--- START ---
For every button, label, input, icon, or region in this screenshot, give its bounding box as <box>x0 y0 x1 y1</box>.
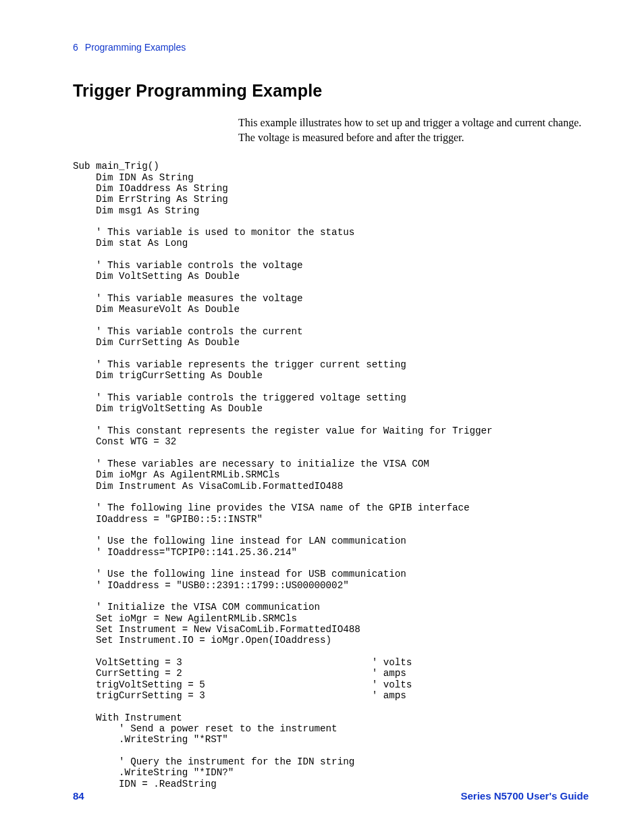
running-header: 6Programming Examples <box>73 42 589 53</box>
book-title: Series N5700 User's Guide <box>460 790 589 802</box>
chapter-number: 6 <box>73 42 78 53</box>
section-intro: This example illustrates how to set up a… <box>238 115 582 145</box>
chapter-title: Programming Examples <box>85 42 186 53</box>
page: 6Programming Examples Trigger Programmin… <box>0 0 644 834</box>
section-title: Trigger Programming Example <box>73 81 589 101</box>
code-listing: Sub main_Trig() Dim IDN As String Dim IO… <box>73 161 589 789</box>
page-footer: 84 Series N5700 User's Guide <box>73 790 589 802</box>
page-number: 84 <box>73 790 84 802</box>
--- END ---
TRY IT: In your copy, include every record word for word but no pictures.

RESPONSE BOX:
For every button, label, input, icon, or region in this screenshot, give its bounding box as <box>x0 y0 x1 y1</box>.
running-header: 6Programming Examples <box>73 42 589 53</box>
book-title: Series N5700 User's Guide <box>460 790 589 802</box>
chapter-number: 6 <box>73 42 78 53</box>
section-intro: This example illustrates how to set up a… <box>238 115 582 145</box>
chapter-title: Programming Examples <box>85 42 186 53</box>
page: 6Programming Examples Trigger Programmin… <box>0 0 644 834</box>
section-title: Trigger Programming Example <box>73 81 589 101</box>
code-listing: Sub main_Trig() Dim IDN As String Dim IO… <box>73 161 589 789</box>
page-footer: 84 Series N5700 User's Guide <box>73 790 589 802</box>
page-number: 84 <box>73 790 84 802</box>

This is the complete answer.